The threat of reprisals against American leaders had to be considered and evaluated by the Kennedy Administration. The CIA’s covert activities against Cuba, under the direct supervision of a special group in the National Security Council that was augmented by Attorney General Robert Kennedy and General Maxwell Taylor, designated a special committee composed of FitzGerald and a representative of both the Attorney General and the Secretary of State to weigh the risks involved in proceeding with covert actions against Cuba.

The committee met at 2:30 p.m. at the Department of State on September 12 for a “brainstorming” session, as it was described in the memorandum of the meeting, which concluded that although “there was a strong likelihood that Castro would retaliate in some way,” it would probably be at “a low level.” The specific possibility of “attacks against U.S. officials” was assumed to be “unlikely.” Shortly after this review, FitzGerald, disregarding Angleton’s warning, ordered Sanchez to continue with the efforts to recruit Cubela.

New Orleans.

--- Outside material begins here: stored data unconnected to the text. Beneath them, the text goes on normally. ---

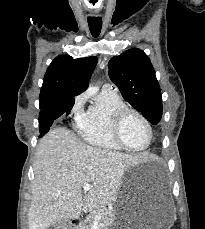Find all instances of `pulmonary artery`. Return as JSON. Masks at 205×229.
Wrapping results in <instances>:
<instances>
[{"label": "pulmonary artery", "mask_w": 205, "mask_h": 229, "mask_svg": "<svg viewBox=\"0 0 205 229\" xmlns=\"http://www.w3.org/2000/svg\"><path fill=\"white\" fill-rule=\"evenodd\" d=\"M104 88H108V89L117 91L116 87H115L114 85H112V84H106V85L104 86Z\"/></svg>", "instance_id": "obj_1"}]
</instances>
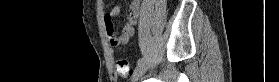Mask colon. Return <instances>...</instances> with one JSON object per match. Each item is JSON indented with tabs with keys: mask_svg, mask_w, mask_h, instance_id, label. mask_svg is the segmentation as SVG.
Returning <instances> with one entry per match:
<instances>
[{
	"mask_svg": "<svg viewBox=\"0 0 279 82\" xmlns=\"http://www.w3.org/2000/svg\"><path fill=\"white\" fill-rule=\"evenodd\" d=\"M115 68L117 73L123 77L131 74V67L125 58H118L116 60Z\"/></svg>",
	"mask_w": 279,
	"mask_h": 82,
	"instance_id": "obj_1",
	"label": "colon"
}]
</instances>
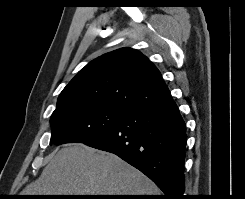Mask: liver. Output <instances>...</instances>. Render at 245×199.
<instances>
[{"instance_id":"1","label":"liver","mask_w":245,"mask_h":199,"mask_svg":"<svg viewBox=\"0 0 245 199\" xmlns=\"http://www.w3.org/2000/svg\"><path fill=\"white\" fill-rule=\"evenodd\" d=\"M21 195H158V187L118 156L84 144L63 147Z\"/></svg>"}]
</instances>
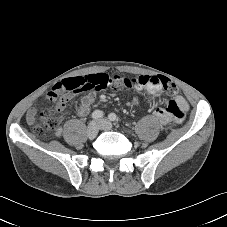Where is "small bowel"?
I'll return each instance as SVG.
<instances>
[{"label":"small bowel","instance_id":"c3829d8e","mask_svg":"<svg viewBox=\"0 0 227 227\" xmlns=\"http://www.w3.org/2000/svg\"><path fill=\"white\" fill-rule=\"evenodd\" d=\"M145 77L150 76L136 78L135 88L145 91L151 97L158 96L162 86L160 84H142L140 80ZM132 85L133 78L131 76L89 74L57 82L49 89L47 98L55 101L56 108L62 111L73 95L83 93L84 95L78 108V115L84 117L90 112V108L95 101V90H102L110 86L131 87ZM188 108L189 105L186 99L181 95H176L166 108H156L154 113L163 124H169L171 122H180ZM36 113L35 107L28 110L26 119L30 125L36 123Z\"/></svg>","mask_w":227,"mask_h":227}]
</instances>
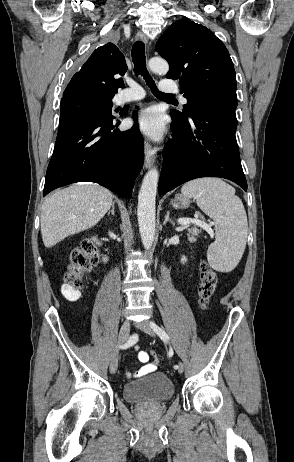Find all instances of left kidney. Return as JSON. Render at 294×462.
I'll list each match as a JSON object with an SVG mask.
<instances>
[{
    "mask_svg": "<svg viewBox=\"0 0 294 462\" xmlns=\"http://www.w3.org/2000/svg\"><path fill=\"white\" fill-rule=\"evenodd\" d=\"M186 261H187V258H186L185 256H183V257L181 258V262H182V263H185Z\"/></svg>",
    "mask_w": 294,
    "mask_h": 462,
    "instance_id": "left-kidney-1",
    "label": "left kidney"
}]
</instances>
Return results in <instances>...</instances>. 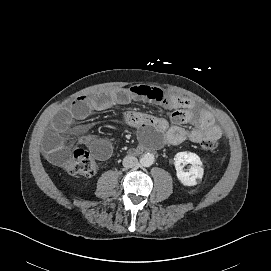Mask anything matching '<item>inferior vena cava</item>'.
<instances>
[{
    "label": "inferior vena cava",
    "instance_id": "602c4592",
    "mask_svg": "<svg viewBox=\"0 0 271 271\" xmlns=\"http://www.w3.org/2000/svg\"><path fill=\"white\" fill-rule=\"evenodd\" d=\"M138 165V159L134 156H126L123 159V166L125 168H133Z\"/></svg>",
    "mask_w": 271,
    "mask_h": 271
}]
</instances>
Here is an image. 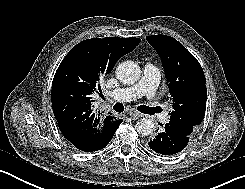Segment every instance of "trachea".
I'll return each instance as SVG.
<instances>
[{
	"label": "trachea",
	"instance_id": "3493384b",
	"mask_svg": "<svg viewBox=\"0 0 245 189\" xmlns=\"http://www.w3.org/2000/svg\"><path fill=\"white\" fill-rule=\"evenodd\" d=\"M141 113H144V114H153L156 112L155 108H151V107H148V106H145V105H141V106H138L137 108ZM113 110L116 111V112H123L124 111V106L122 103H116L114 104L113 106Z\"/></svg>",
	"mask_w": 245,
	"mask_h": 189
}]
</instances>
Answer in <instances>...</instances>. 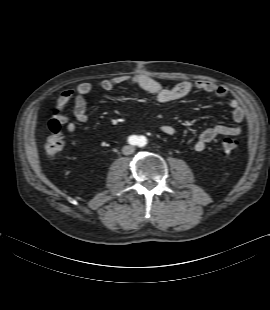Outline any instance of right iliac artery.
<instances>
[{"label":"right iliac artery","mask_w":270,"mask_h":310,"mask_svg":"<svg viewBox=\"0 0 270 310\" xmlns=\"http://www.w3.org/2000/svg\"><path fill=\"white\" fill-rule=\"evenodd\" d=\"M129 142H130L131 144H136V143H137V137H136V136H131V137L129 138Z\"/></svg>","instance_id":"82829eb1"}]
</instances>
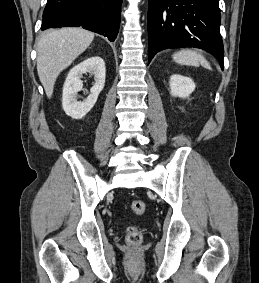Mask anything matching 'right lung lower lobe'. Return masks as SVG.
<instances>
[{
    "label": "right lung lower lobe",
    "instance_id": "right-lung-lower-lobe-1",
    "mask_svg": "<svg viewBox=\"0 0 259 283\" xmlns=\"http://www.w3.org/2000/svg\"><path fill=\"white\" fill-rule=\"evenodd\" d=\"M122 0H48L41 29L83 27L107 36L117 37Z\"/></svg>",
    "mask_w": 259,
    "mask_h": 283
}]
</instances>
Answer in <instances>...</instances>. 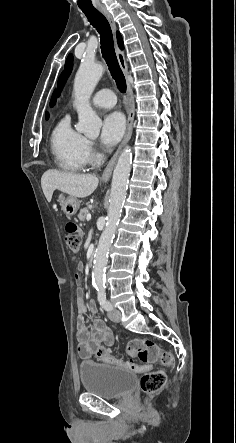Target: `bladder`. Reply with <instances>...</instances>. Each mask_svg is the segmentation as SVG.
I'll list each match as a JSON object with an SVG mask.
<instances>
[{"instance_id":"obj_1","label":"bladder","mask_w":236,"mask_h":443,"mask_svg":"<svg viewBox=\"0 0 236 443\" xmlns=\"http://www.w3.org/2000/svg\"><path fill=\"white\" fill-rule=\"evenodd\" d=\"M80 378L86 393L105 399L125 397L136 384L133 371L92 361L81 363Z\"/></svg>"}]
</instances>
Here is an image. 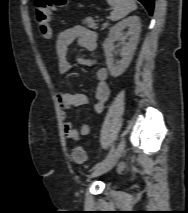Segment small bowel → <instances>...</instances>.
I'll list each match as a JSON object with an SVG mask.
<instances>
[{
  "instance_id": "obj_1",
  "label": "small bowel",
  "mask_w": 188,
  "mask_h": 213,
  "mask_svg": "<svg viewBox=\"0 0 188 213\" xmlns=\"http://www.w3.org/2000/svg\"><path fill=\"white\" fill-rule=\"evenodd\" d=\"M77 41L79 45L88 50L94 51L97 47V37L93 31L81 25H74L63 30L56 42V57L58 70L61 74L67 73L71 64L68 60V48ZM80 63L86 66H94L96 63L89 59H80ZM97 86L95 90L94 110L96 113H102L110 96V87L107 82L108 71L104 66L96 68ZM57 100L62 109L63 130L66 138L80 141L90 134L91 125L85 123L78 130L68 119L67 111L73 107H81L88 103V98L83 93L59 92Z\"/></svg>"
}]
</instances>
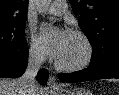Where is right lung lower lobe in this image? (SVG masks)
<instances>
[{
	"label": "right lung lower lobe",
	"instance_id": "98d812e1",
	"mask_svg": "<svg viewBox=\"0 0 119 95\" xmlns=\"http://www.w3.org/2000/svg\"><path fill=\"white\" fill-rule=\"evenodd\" d=\"M28 63V45L20 50L0 51V77L17 78L20 77ZM48 71L42 69L37 75V80L45 85L47 82Z\"/></svg>",
	"mask_w": 119,
	"mask_h": 95
}]
</instances>
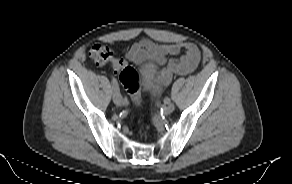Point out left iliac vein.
I'll use <instances>...</instances> for the list:
<instances>
[{"mask_svg":"<svg viewBox=\"0 0 292 184\" xmlns=\"http://www.w3.org/2000/svg\"><path fill=\"white\" fill-rule=\"evenodd\" d=\"M174 110V105L173 103H169L167 104L164 108H163V114L164 115H169L173 112Z\"/></svg>","mask_w":292,"mask_h":184,"instance_id":"4c4485c4","label":"left iliac vein"}]
</instances>
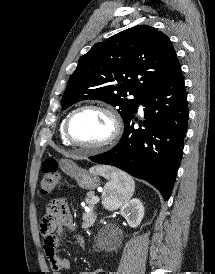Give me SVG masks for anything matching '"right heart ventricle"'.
Returning a JSON list of instances; mask_svg holds the SVG:
<instances>
[{
  "instance_id": "e07e8e85",
  "label": "right heart ventricle",
  "mask_w": 215,
  "mask_h": 274,
  "mask_svg": "<svg viewBox=\"0 0 215 274\" xmlns=\"http://www.w3.org/2000/svg\"><path fill=\"white\" fill-rule=\"evenodd\" d=\"M64 123H65V119L62 121L61 126H60L61 139L65 145H70V143L68 142V140L66 139L65 134H64Z\"/></svg>"
}]
</instances>
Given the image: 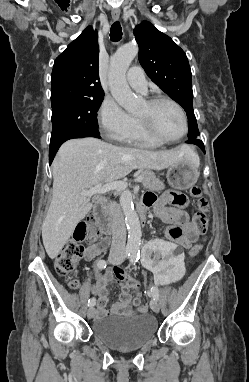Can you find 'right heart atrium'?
Here are the masks:
<instances>
[{
  "label": "right heart atrium",
  "instance_id": "obj_1",
  "mask_svg": "<svg viewBox=\"0 0 249 382\" xmlns=\"http://www.w3.org/2000/svg\"><path fill=\"white\" fill-rule=\"evenodd\" d=\"M98 122L106 138L119 142H123L133 133L136 123L135 119L110 97L102 101L98 111Z\"/></svg>",
  "mask_w": 249,
  "mask_h": 382
}]
</instances>
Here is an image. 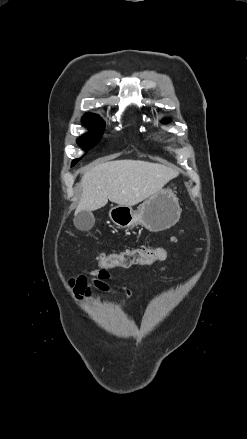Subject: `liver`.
<instances>
[{
	"label": "liver",
	"mask_w": 247,
	"mask_h": 439,
	"mask_svg": "<svg viewBox=\"0 0 247 439\" xmlns=\"http://www.w3.org/2000/svg\"><path fill=\"white\" fill-rule=\"evenodd\" d=\"M177 175L170 167L141 160L98 164L82 176V194L76 213L100 209L108 200L134 206L161 190Z\"/></svg>",
	"instance_id": "6515ba94"
}]
</instances>
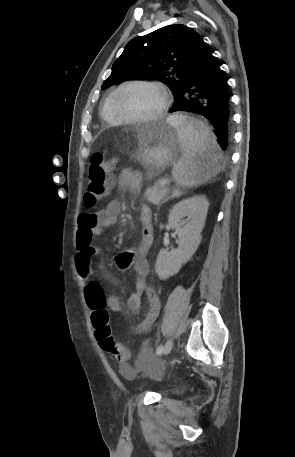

September 9, 1963.

On September 9, 1963, Castro’s message reverberated in New Orleans. The AP story by Harker was splashed across three columns in the
New Orleans Times-Picayune
, the local newspaper read by Lee Harvey Oswald. Castro’s warning presumably would have been of great interest to Oswald. According to Marina, Castro was his hero. Oswald had also opened a branch office of the Fair Play for Cuba Committee, an organization dedicated to opposing U.S. policy toward Cuba. He had gone on local talk radio and handed out leaflets on the street to show his support for Castro, and these pro-Castro activities had brought him to the attention of the local police, which arrested him briefly, and even called the FBI. At one point that summer, Oswald considered hijacking an airliner and forcing it at gunpoint to fly to Havana, as his wife later divulged. Not only did Castro now raise in the press the specter of American assassination plots directed against him, but he suggested that Cuba might need to retaliate. Oswald, who, according to Marina, spent hours practicing with his rifle in the backyard, now swung into action.